> **Data shown**
• • • • • • •
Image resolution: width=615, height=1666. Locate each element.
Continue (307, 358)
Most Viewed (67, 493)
• • • • • • •
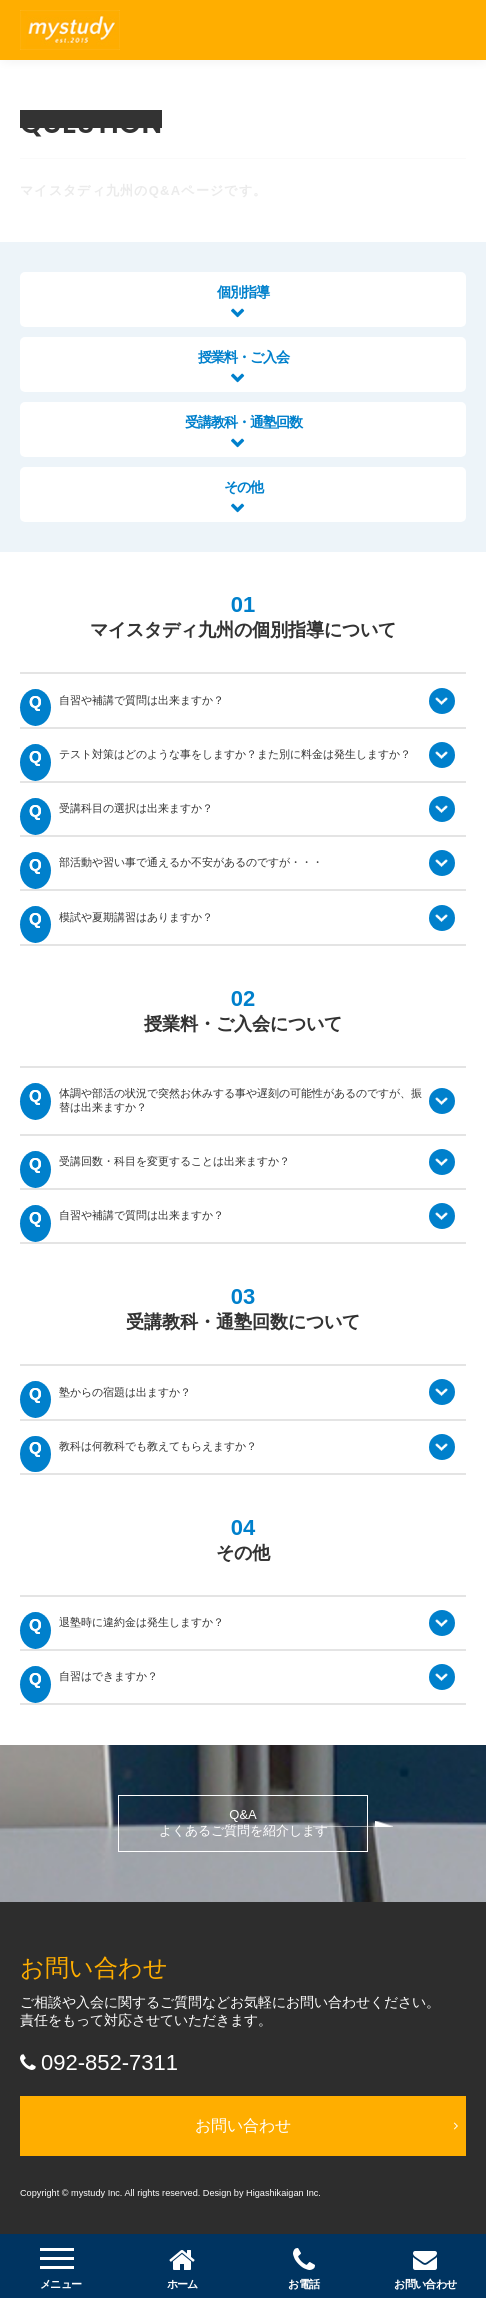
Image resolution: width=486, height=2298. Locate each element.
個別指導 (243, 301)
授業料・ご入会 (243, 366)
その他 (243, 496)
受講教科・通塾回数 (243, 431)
• • • • • • •
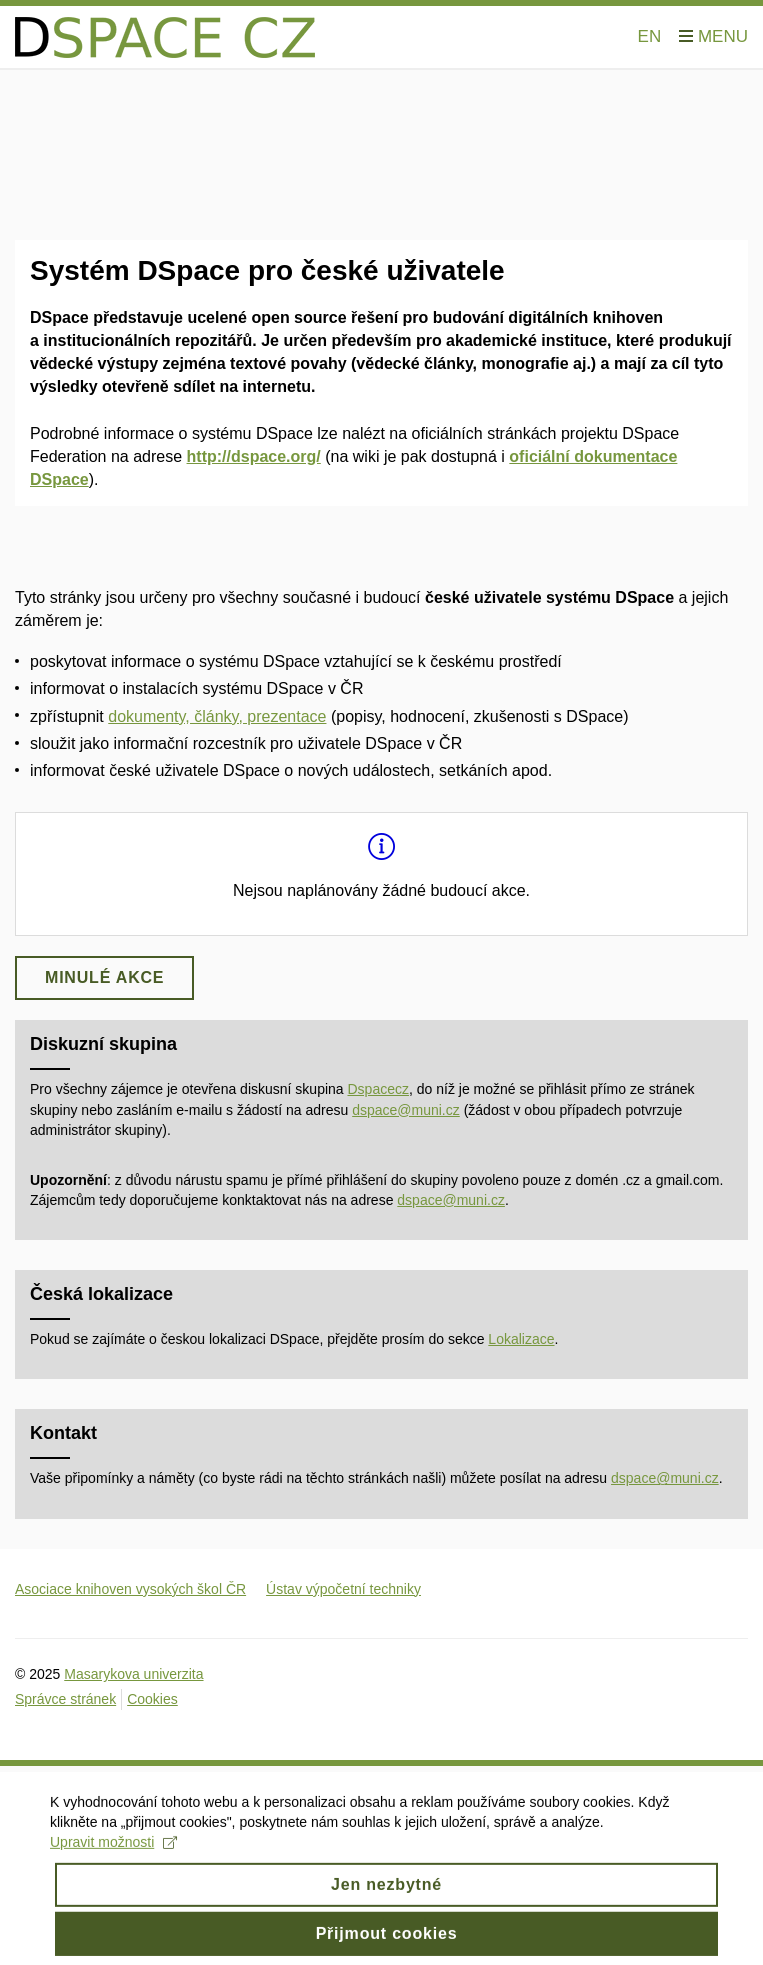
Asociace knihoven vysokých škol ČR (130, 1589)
• • • • • • •
> **Brief**
Scan the preceding listing for the string "Image" and copy every line where it occurs.

> **Answer box**
Image resolution: width=615, height=1666. Locate each element.
Image resolution: width=486, height=2298. Locate each element.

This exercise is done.